Best Practices for Queries - Amazon Textract

Best Practices for Queries

Example Queries

Download the Example Queries document to see examples of queries for common document types across mortgage, insurance, healthcare and tax industries.

General Best Practices for Queries

Extracting Cells from Tables

Construct a query that contains words from both row header and column header.

Examples, for the image below

Query 1: What date was the 2nd dose administered?

Answer 1: 2/8/2021

Query 2: Who is the manufacturer of the 1st dose?

Answer 2: Pfizer

Extracting Tables using Queries

Extraction of entire tables or whole rows or columns of information using queries is not supported.

Long Answers

Long answers increase response latency and can lead to timeouts. Try to ask questions that respond with answers to less than 100 words.

Passing Only Hints

Passing only the the key name as the question will work when trying to extract standard key-value pairs from a form. We recommend framing full questions for all other extraction use cases.

Examples, for the image below

Query 1: Borrower's Name.

Answer 1: Carlos Salazar

Query 2: Social Security Number.

Answer 2: 999-99-9999

General Phrasing of Questions

Where possible, use words from the document to construct the query.

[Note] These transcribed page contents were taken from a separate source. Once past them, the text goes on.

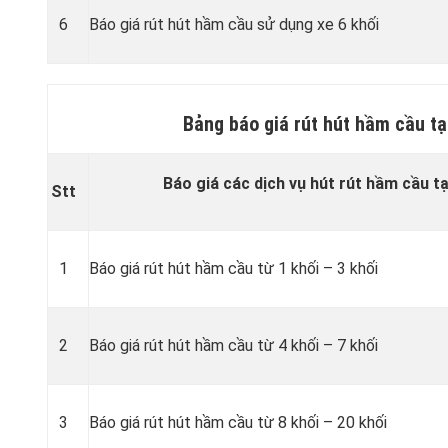
6
Báo giá rút hút hầm cầu sử dụng xe 6 khối
Bảng báo giá rút hút hầm cầu tạ
Báo giá các dịch vụ hút rút hầm cầu tạ
Stt
1
Báo giá rút hút hầm cầu từ 1 khối – 3 khối
2
Báo giá rút hút hầm cầu từ 4 khối – 7 khối
3
Báo giá rút hút hầm cầu từ 8 khối – 20 khối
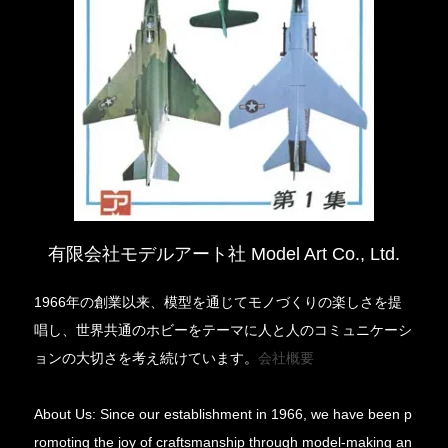
有限会社モデルアート社 Model Art Co., Ltd.
1966年の創業以来、模型を通じてモノづくりの楽しさを提
唱し、世界共通のホビーをテーマに人と人のコミュニケーシ
ョンの大切さを考え続けています。
会社概要
About Us: Since our establishment in 1966, we have been p
romoting the joy of craftsmanship through model-making an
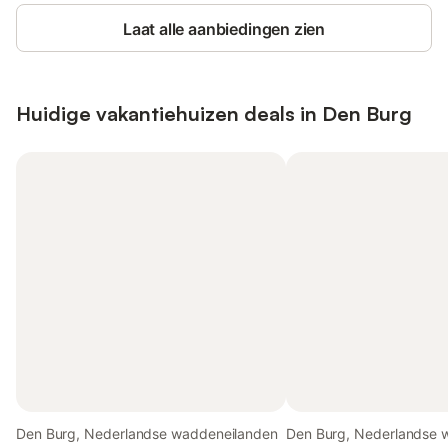
Laat alle aanbiedingen zien
Huidige vakantiehuizen deals in Den Burg
Den Burg, Nederlandse waddeneilanden
Den Burg, Nederlandse 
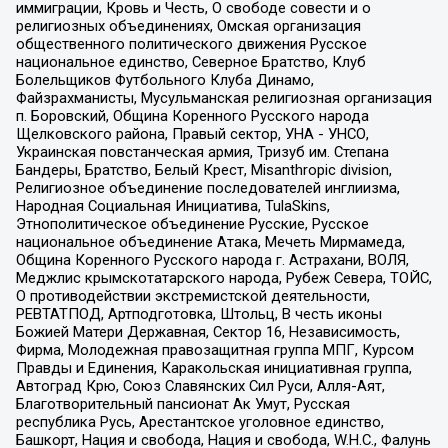
иммиграции, Кровь и Честь, О свободе совести и о
религиозных объединениях, Омская организация
общественного политического движения Русское
национальное единство, Северное Братство, Клуб
Болельщиков Футбольного Клуба Динамо,
Файзрахманисты, Мусульманская религиозная организация
п. Боровский, Община Коренного Русского народа
Щелковского района, Правый сектор, УНА - УНСО,
Украинская повстанческая армия, Тризуб им. Степана
Бандеры, Братство, Белый Крест, Misanthropic division,
Религиозное объединение последователей инглиизма,
Народная Социальная Инициатива, TulaSkins,
Этнополитическое объединение Русские, Русское
национальное объединение Атака, Мечеть Мирмамеда,
Община Коренного Русского народа г. Астрахани, ВОЛЯ,
Меджлис крымскотатарского народа, Рубеж Севера, ТОЙС,
О противодействии экстремистской деятельности,
РЕВТАТПОД, Артподготовка, Штольц, В честь иконы
Божией Матери Державная, Сектор 16, Независимость,
Фирма, Молодежная правозащитная группа МПГ, Курсом
Правды и Единения, Каракольская инициативная группа,
Автоград Крю, Союз Славянских Сил Руси, Алля-Аят,
Благотворительный пансионат Ак Умут, Русская
республика Русь, Арестантское уголовное единство,
Башкорт, Нация и свобода, Нация и свобода, W.H.С., Фалунь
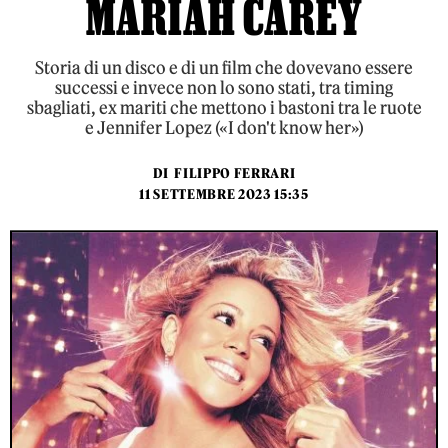
MARIAH CAREY
Storia di un disco e di un film che dovevano essere
successi e invece non lo sono stati, tra timing
sbagliati, ex mariti che mettono i bastoni tra le ruote
e Jennifer Lopez («I don't know her»)
DI
FILIPPO FERRARI
11 SETTEMBRE 2023 15:35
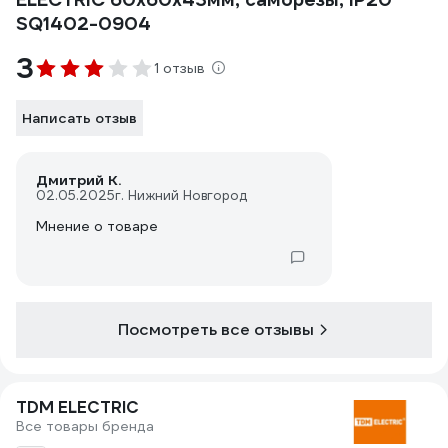
SQ1402-0904
3
1 отзыв
Написать отзыв
Дмитрий К.
02.05.2025
г. Нижний Новгород
Мнение о товаре
Посмотреть все отзывы
TDM ELECTRIC
Все товары бренда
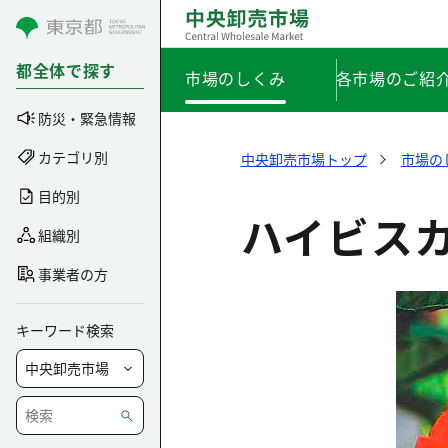
コンテンツにスキップ
都全体で探す
市場のしくみ
各市場のご紹
防災・緊急情報
カテゴリ別
中央卸売市場トップ
市場の
目的別
ハイビス
組織別
事業者の方
キーワード検索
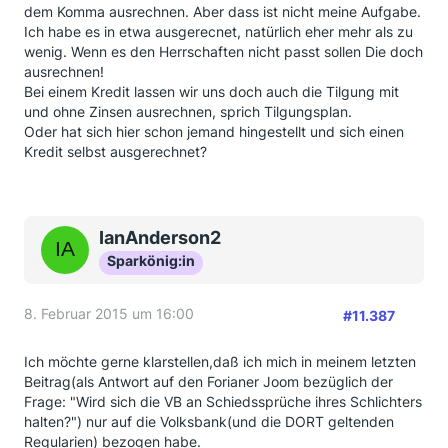
dem Komma ausrechnen. Aber dass ist nicht meine Aufgabe.
Ich habe es in etwa ausgerecnet, natürlich eher mehr als zu
wenig. Wenn es den Herrschaften nicht passt sollen Die doch
ausrechnen!
Bei einem Kredit lassen wir uns doch auch die Tilgung mit
und ohne Zinsen ausrechnen, sprich Tilgungsplan.
Oder hat sich hier schon jemand hingestellt und sich einen
Kredit selbst ausgerechnet?
IanAnderson2
Sparkönig:in
8. Februar 2015 um 16:00
#11.387
Ich möchte gerne klarstellen,daß ich mich in meinem letzten
Beitrag(als Antwort auf den Forianer Joom bezüglich der
Frage: "Wird sich die VB an Schiedssprüche ihres Schlichters
halten?") nur auf die Volksbank(und die DORT geltenden
Regularien) bezogen habe.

  • While Queries tries to do acronym / synonym matching for some common industry terms (SSN vs Tax ID vs Social Security Number), using language directly from the document will in general improve results.

  • Example: If the document says “job progress”, try to avoid calling it using other variations like “ project progress” or “program progress” or “job status”

In general, ask a natural language question that starts with "What is / Where is / Who is..". The exception to this rule is when trying to extract standard key-value pairs in which case you can pass the key name as a query.

Avoid ill-formed or grammatically incorrect questions since these could result in unexpected answers.

  • Example of ill-formed Query: When?

  • Example of well formed Query: When was the first vaccine dose administered?

Be as specific as possible. Some examples follow.

  • When the document contains multiple sections (e. g. “Borrower” and “Co-Borrower”) and both sections have a field called SSN, ask: “What is the SSN for Borrower?” and “What is the SSN for Co-Borrower?”

  • When the document has multiple date related fields, be specific in the query language and ask “what is the date the document was signed on? or ”what is the the date of birth of the application“. Avoid asking ambiguous questions like ”What is the date?“

If you know the layout of the document beforehand, giving location hints improve accuracy of results. For example “What is the date at the top?” or ask “What is the date on the left?”, “What is the date at the bottom?

Setting up Pages for Queries

When working with queries for multipage documents, you can use the Page parameter to specify which pages to look for the query answer on. What follows is a list of best practices for setting up Pages

  • If a page is not specified, it is set to ["1"] by default.

  • The following characters are allowed in the parameter's string: 0 1 2 3 4 5 6 7 8 9 - *. No whitespace is allowed.

  • When using * to indicate all pages, it must be the only element in the list.

  • You can use page intervals, such as [“1-3”, “1-1”, “4-*”]. Where * indicates last page of document.

  • Specified pages must be greater than 0 and less than or equal to the number of pages in the document.